The clean energy transition gives rise to fundamental changes in the mix of resources we rely on to generate electricity. The growing integration of new variable renewable energy (like wind and solar) into the grid is creating many new challenges for planning and operating the electrical power system in an efficient and reliable manner. In parallel with this technological transition, many areas of the United States and internationally have introduced wholesale electricity markets, where suppliers compete to provide electricity to meet demand on a continuous basis. These markets provide price incentives that govern both operations and investments in the power system.

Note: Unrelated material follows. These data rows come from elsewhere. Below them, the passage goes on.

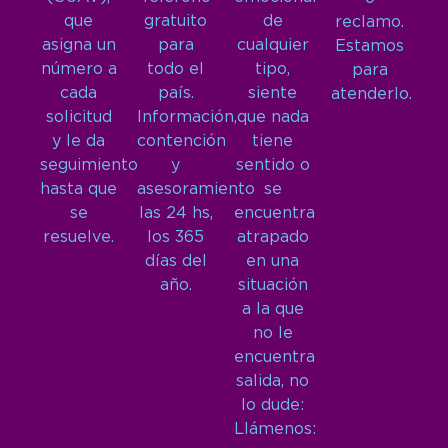
que
gratuito
de
reclamo.
asigna un
para
cualquier
Estamos
número a
todo el
tipo,
para
cada
país.
siente
atenderlo.
solicitud
Información,
que nada
y le da
contención
tiene
seguimiento
y
sentido o
hasta que
asesoramiento
se
se
las 24 hs,
encuentra
resuelve.
los 365
atrapado
días del
en una
año.
situación
a la que
no le
encuentra
salida, no
lo dude:
Llámenos:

As we shift towards more weather-driven electricity supply, managing the uncertainty and variability in wind, solar and other renewable resources in a cost-effective manner is an increasingly important challenge. The operation of traditional generation technologies (natural gas and coal for example) is largely driven by the fuel cost of generating an additional unit of energy. Emerging technologies such as wind, solar and batteries experience almost all of their costs during construction, and once built face essentially zero cost for producing each additional unit of energy. This has implications for price formation in electricity markets, which traditional is driven by the marginal cost of the last generator that is needed to serve demand in each period. Electricity markets therefore face the dual challenge of accelerating the transition to clean energy resources while at the same time maintaining or increasing the reliability of the grid. Improving understanding of how electricity markets can evolve to meet the evolving needs to the future grid is therefore a very active area of research.

Argonne’s Approach

We have developed extensive insights and a comprehensive suite of quantitative modeling tools, including the Argonne Low-carbon Electricity Analysis Framework (A-LEAF), capable of analyzing the complex interactions between engineering, economics, and policy in current and future electricity markets. This enables us to analyze how different rules and regulations in the electricity market, i.e., electricity market design, may impact the short- and long-term performance of electricity markets. For instance, we can analyze operational needs for flexibility and operating reserves to maintain reliability with existing assets in the grid. We are also investigating the ability of energy and reserve markets - possibly combined with additional resource adequacy mechanisms - to provide investments in an adequate mix of generation, storage, and demand response for the future. We also account for how overarching climate and environmental goals intersect with electricity market design and operations.